The U.K.-based NGO Syrian Observatory for Human Rights (SOHR) reported this week that the Syrian Democratic Forces (SDF), a U.S.-backed Kurdish-Arab coalition, has taken back a quarter of the city of Raqqa from the Islamic State (ISIS).
ISIS declared Raqqa, Syria, the capital of its “caliphate” in 2014.
“Since the offensive began, the SDF have captured around 25 percent of the city’s built-up neighborhoods,” SOHR chief Rami Abdel Rahman told the Agence-France Presse this week. “They want to cut off the city’s northern part, including the Division 17 base, so that there’s more pressure on IS in the city center.”

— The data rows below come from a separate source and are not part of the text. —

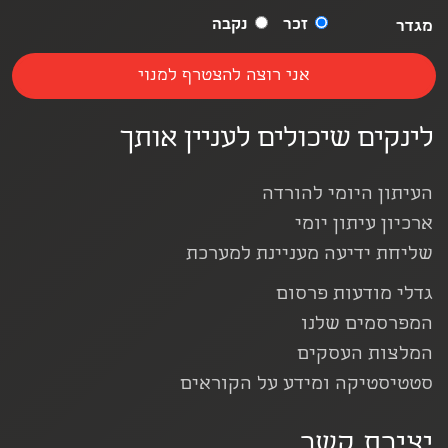
זכר
נקבה
מגדר
לינקים שיכולים לעניין אותך
העיתון היומי להורדה
ארכיון עיתון יומי
שליחת ידיעה מעניינת למערכת
גדלי מודעות פרסום
המפרסמים שלנו
המלצות העסקים
סטטיסטיקה ומידע על הקוראים
יצירת קשר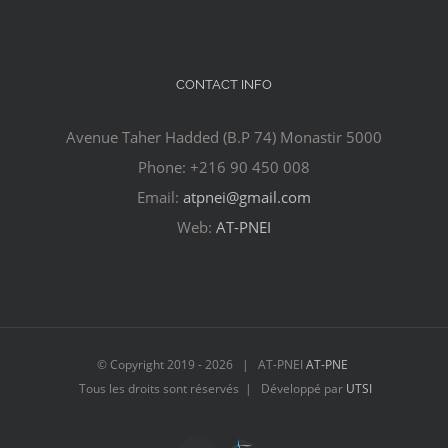
CONTACT INFO
Avenue Taher Hadded (B.P 74) Monastir 5000
Phone: +216 90 450 008
Email:
atpnei@gmail.com
Web:
AT-PNEI
© Copyright 2019 -
2026 | AT-PNEI
AT-PNE
Tous les droits sont réservés | Développé par
UTSI
Laboratoire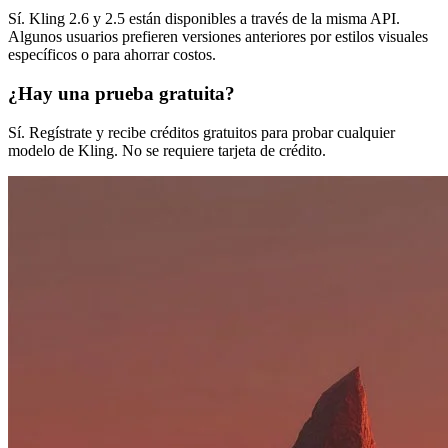
Sí. Kling 2.6 y 2.5 están disponibles a través de la misma API.
Algunos usuarios prefieren versiones anteriores por estilos visuales
específicos o para ahorrar costos.
¿Hay una prueba gratuita?
Sí. Regístrate y recibe créditos gratuitos para probar cualquier
modelo de Kling. No se requiere tarjeta de crédito.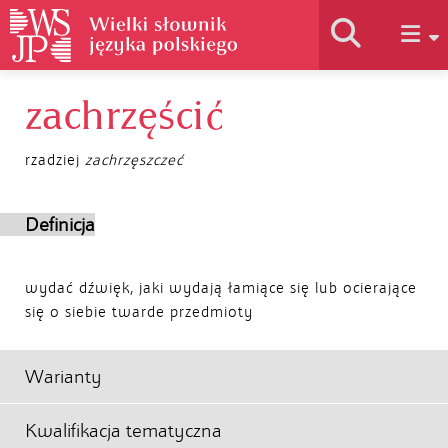
zachrzęścić
Historia słownika
rzadziej
zachrzęszczeć
Jak korzystać
Definicja
Podstawy naukowe
wydać dźwięk, jaki wydają łamiące się lub ocierające
się o siebie twarde przedmioty
Autorzy
Warianty
Kwalifikacja tematyczna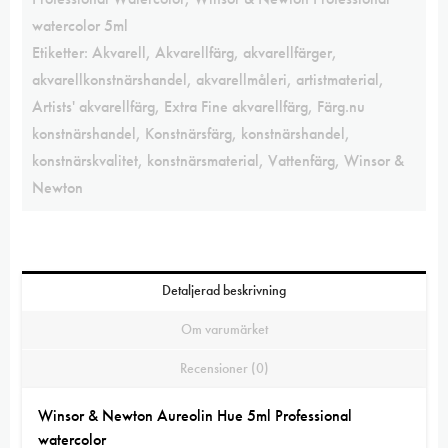
watercolor 5ml
Etiketter:
Akvarell
,
Akvarellfärg
,
akvarellfärger
,
akvarellkonstnärshandel
,
akvarellmåleri
,
artistmaterial
,
Artists' akvarellfärg
,
Extra Fine akvarellfärg
,
Färg.nu
konstnärshandel
,
Konstnärsfärg
,
konstnärshandel
,
konstnärskvalitet
,
konstnärsmaterial
,
Vattenfärg
,
Winsor &
Newton
Detaljerad beskrivning
Om varumärket
Recensioner (0)
Winsor & Newton Aureolin Hue 5ml Professional
watercolor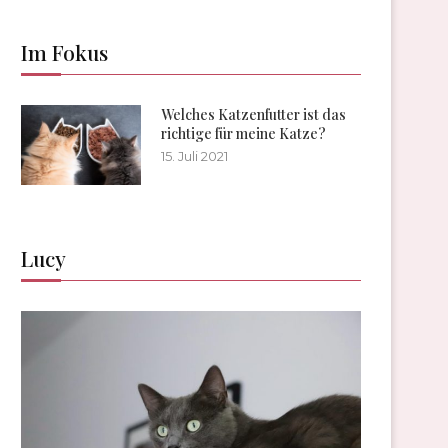
Im Fokus
Welches Katzenfutter ist das
richtige für meine Katze?
15. Juli 2021
Lucy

The SDF had announced that it successfully ran the Islamic State out of the outskirt town of Al-Qadisia on Sunday and are still fighting to surround the city limits of Raqqa. Surrounding Raqqa is key to prevent Islamic State terrorists from fleeing the city and joining fellow jihadists in other battle hotspots throughout the region.
The Iraqi government is currently engaging in a simultaneous operation to liberate the other major ISIS stronghold in the region, northern Iraq’s Mosul city, a battleground that Raqqa fighters could potentially repopulate if not prevented from leaving the Syrian city.
“The SDF continues to fight, along with three axes, toward the center of Raqqa against substantial [IS] resistance,” Dillon added.
The Islamic State is using both conventional battle tactics and experimental attacks, such as manually-weaponized drones used in an attempt to bomb SDF locations. In conversation with France24, a female YPJ fighter estimates “15 to 16” drone attacks per day:
Two to three drones rotate every day here. They target our logistic lines and our ammunition depots. So far this morning, we have been bombed three times. By the end of the day, they will have targeted us 15 to 16 times. They do this every day.
The Pentagon announced in May that, in anticipation of the Raqqa battle, America would provide the YPG/YPJ weapons directly. “The SDF, partnered with enabling support from U.S. and coalition forces, are the only force on the ground that can successfully seize Raqqa in the near future,” a Pentagon spokesperson explained.
The YPG/YPJ are an anti-ISIS, pro-American force that has cooperated for years with American troops, providing intelligence used to conduct airstrikes on Islamic State targets.
The YPG also collaborates with the Russian government on occasion and, some allege, has ties to the Kurdistan Workers’ Party (PKK), a U.S.-designated Marxist terrorist group. The Turkish government considers the YPG as indistinguishable from the PKK and sternly objected to the U.S. providing the militia weapons.
Ankara fears that the YPG will attempt to establish an independent Kurdistan in Rojava, the Syrian Kurdish territory that borders Turkey. In remarks Monday, President Recep Tayyip Erdogan protested that he was “never going to allow a terrorist state to be established” and that Turkey “will make the real owners of those weapons … pay for any bullet that will be fired to our country,” apparently referring to the United States.
Last week, the Turkish government claimed that Secretary of Defense James Mattis had promised that the U.S. was merely lending weapons to the YPG and would take them back once Raqqa falls. The Turks have demanded a role in retrieving these weapons, with Defense Minister Fikri Işık stating that Ankara will pursue the establishment of a “joint mechanism” to get the weapons back.
While Col. Dillon confirmed that Mattis sent a letter to the Turkish government on Friday, he did not confirm the claim that the U.S. is planning on retrieving weapons handed to the Kurdish forces.